┌─ Supplied entries

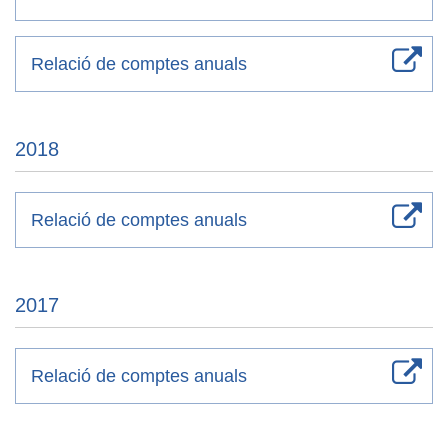
Relació de comptes anuals
2018
Relació de comptes anuals
2017
Relació de comptes anuals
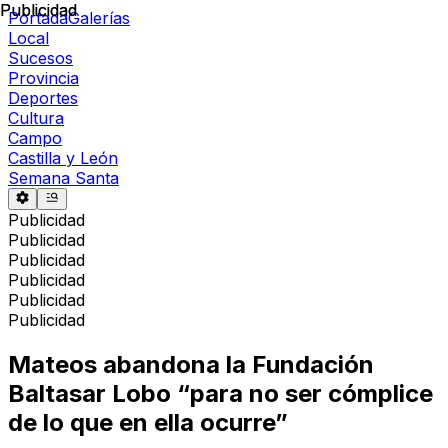
Publicidad
Publicidad
Portada
Galerías
Local
Sucesos
Provincia
Deportes
Cultura
Campo
Castilla y León
Semana Santa
Publicidad
Publicidad
Publicidad
Publicidad
Publicidad
Publicidad
Mateos abandona la Fundación
Baltasar Lobo “para no ser cómplice
de lo que en ella ocurre”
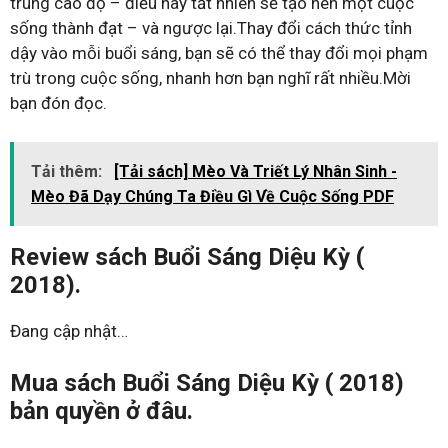
trung cao độ – điều này tất nhiên sẽ tạo nên một cuộc
sống thành đạt – và ngược lại.Thay đổi cách thức tỉnh
dậy vào mỗi buổi sáng, bạn sẽ có thể thay đổi mọi phạm
trù trong cuộc sống, nhanh hơn bạn nghĩ rất nhiều.Mời
bạn đón đọc.
Tải thêm:
[Tải sách] Mèo Và Triết Lý Nhân Sinh -
Mèo Đã Dạy Chúng Ta Điều Gì Về Cuộc Sống PDF
Review sách Buổi Sáng Diệu Kỳ (
2018).
Đang cập nhật…
Mua sách Buổi Sáng Diệu Kỳ ( 2018)
bản quyền ở đâu.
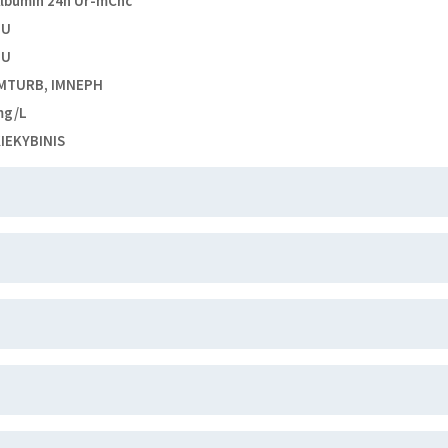
lbumin 24h Ur-mCnc
dU
dU
MTURB, IMNEPH
mg/L
IEKYBINIS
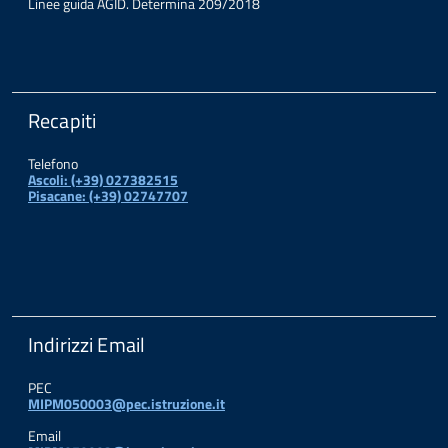
Linee guida AGID. Determina 209/2018
Recapiti
Telefono
Ascoli: (+39) 027382515
Pisacane: (+39) 02747707
Indirizzi Email
PEC
MIPM050003@pec.istruzione.it
Email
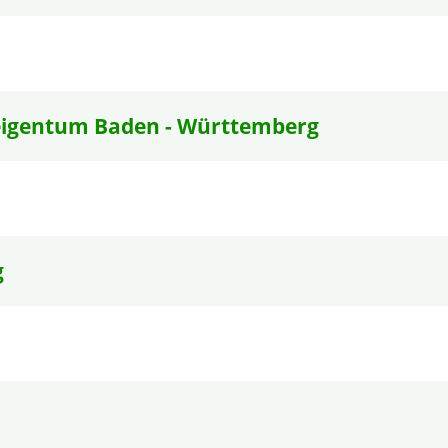
igentum Baden - Württemberg
g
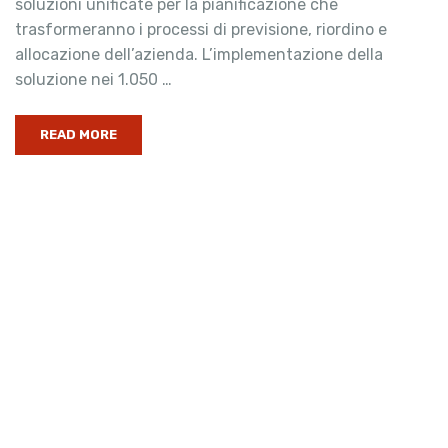
soluzioni unificate per la pianificazione che
trasformeranno i processi di previsione, riordino e
allocazione dell’azienda. L’implementazione della
soluzione nei 1.050 …
READ MORE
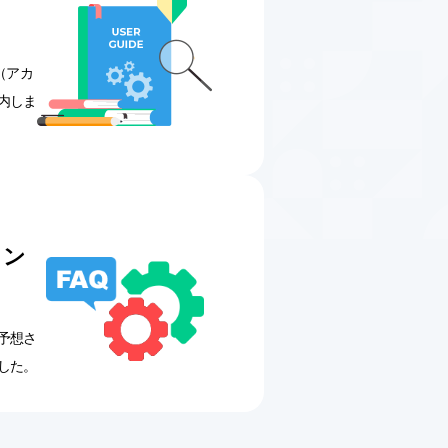
れ（アカ
内しま
ィン
予想さ
した。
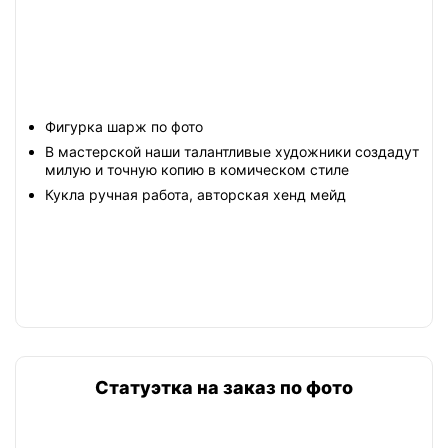
Фигурка шарж по фото
В мастерской наши талантливые художники создадут
милую и точную копию в комическом стиле
Кукла ручная работа, авторская хенд мейд
Статуэтка на заказ по фото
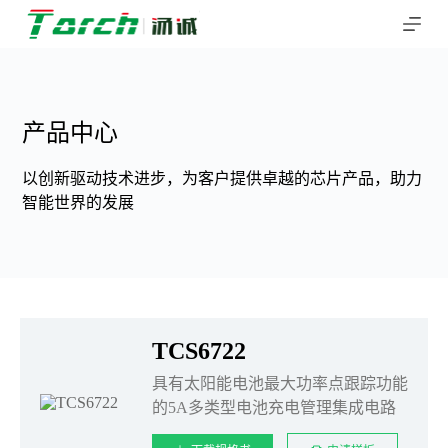
跳
过
内
容
产品中心
以创新驱动技术进步，为客户提供卓越的芯片产品，助力
智能世界的发展
TCS6722
具有太阳能电池最大功率点跟踪功能
的5A多类型电池充电管理集成电路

└─

Output the records above as they stand, from the first line to the line with "Mateos abandona la Fundación", inclusive, and exclude the pictures.

**The answer**
Relació de comptes anuals
2018
Relació de comptes anuals
2017
Relació de comptes anuals
Publicidad
Publicidad
Portada
Galerías
Local
Sucesos
Provincia
Deportes
Cultura
Campo
Castilla y León
Semana Santa
Publicidad
Publicidad
Publicidad
Publicidad
Publicidad
Publicidad
Mateos abandona la Fundación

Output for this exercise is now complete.